YOUR TASK:
From the material below, copy every line in which the word "Ankündigungen" occurs.

MATERIAL PROVIDED:
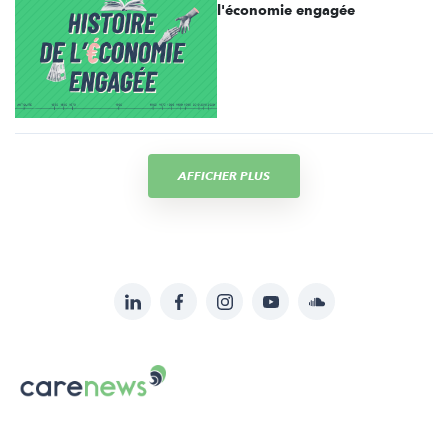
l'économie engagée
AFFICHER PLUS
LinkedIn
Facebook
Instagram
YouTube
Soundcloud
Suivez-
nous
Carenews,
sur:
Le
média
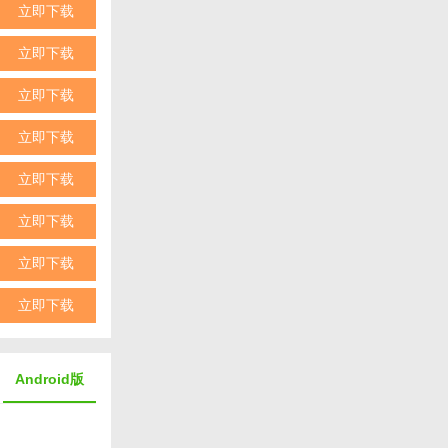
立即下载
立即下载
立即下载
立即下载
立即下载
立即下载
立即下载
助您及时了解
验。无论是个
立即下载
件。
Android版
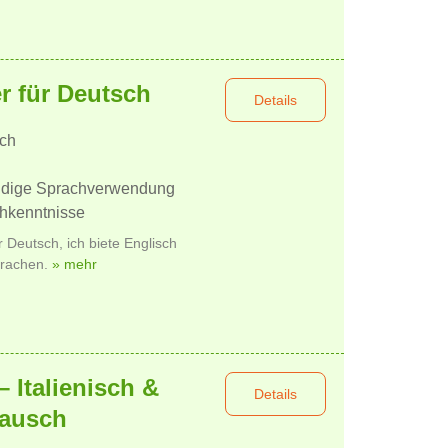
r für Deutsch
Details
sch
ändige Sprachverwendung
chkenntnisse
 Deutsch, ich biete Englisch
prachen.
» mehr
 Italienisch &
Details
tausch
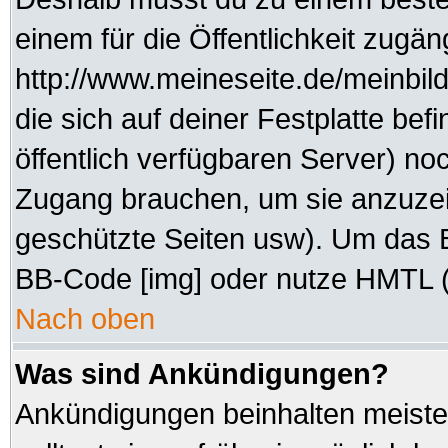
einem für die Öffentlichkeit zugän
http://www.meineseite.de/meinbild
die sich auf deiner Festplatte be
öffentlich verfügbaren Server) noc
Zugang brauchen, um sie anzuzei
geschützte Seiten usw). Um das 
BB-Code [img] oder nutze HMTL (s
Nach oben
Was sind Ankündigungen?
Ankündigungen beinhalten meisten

--

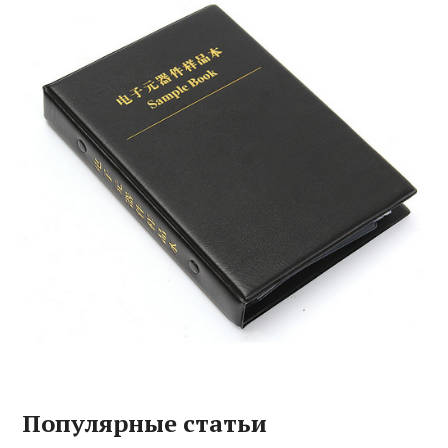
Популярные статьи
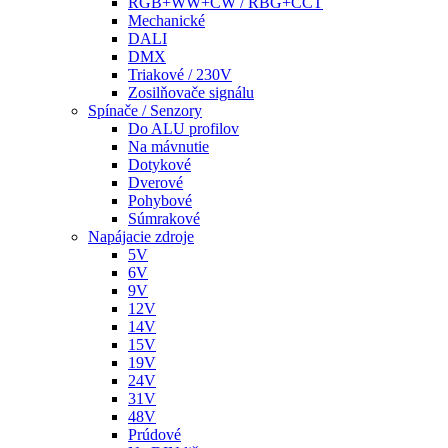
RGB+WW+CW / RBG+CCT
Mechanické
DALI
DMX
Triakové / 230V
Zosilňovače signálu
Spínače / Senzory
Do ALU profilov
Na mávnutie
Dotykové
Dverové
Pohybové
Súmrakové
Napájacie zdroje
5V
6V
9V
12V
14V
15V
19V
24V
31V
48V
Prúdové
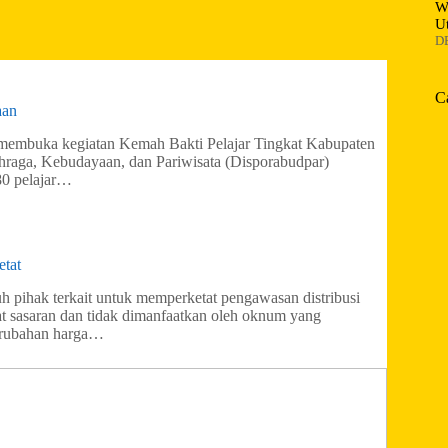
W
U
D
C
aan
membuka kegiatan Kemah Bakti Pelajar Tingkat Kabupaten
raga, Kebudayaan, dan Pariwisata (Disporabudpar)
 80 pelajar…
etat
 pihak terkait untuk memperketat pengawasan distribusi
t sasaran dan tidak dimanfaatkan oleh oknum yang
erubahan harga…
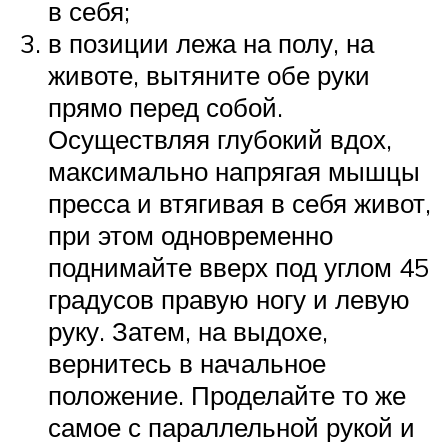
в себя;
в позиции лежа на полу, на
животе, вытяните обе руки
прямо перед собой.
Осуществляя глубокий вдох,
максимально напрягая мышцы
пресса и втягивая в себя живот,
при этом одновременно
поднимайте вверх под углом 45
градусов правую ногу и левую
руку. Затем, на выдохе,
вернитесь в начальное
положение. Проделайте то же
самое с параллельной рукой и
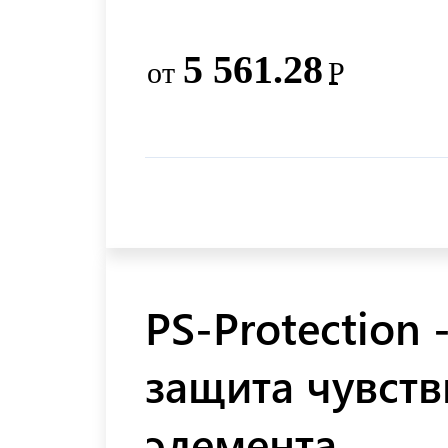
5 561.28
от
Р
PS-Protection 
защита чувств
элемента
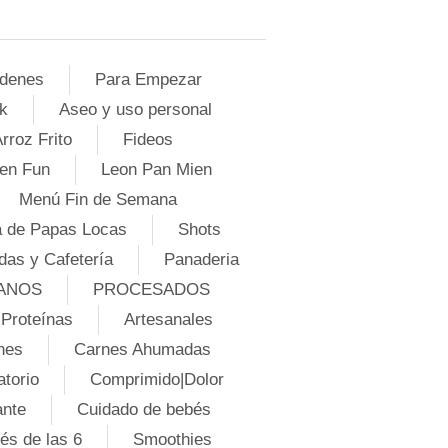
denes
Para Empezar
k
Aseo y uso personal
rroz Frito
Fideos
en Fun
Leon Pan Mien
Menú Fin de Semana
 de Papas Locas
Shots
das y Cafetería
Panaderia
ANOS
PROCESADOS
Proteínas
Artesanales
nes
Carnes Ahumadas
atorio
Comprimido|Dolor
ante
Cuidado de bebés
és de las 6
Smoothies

SOLUTION BELOW:
Was sind Ankündigungen?
Ankündigungen beinhalten meisten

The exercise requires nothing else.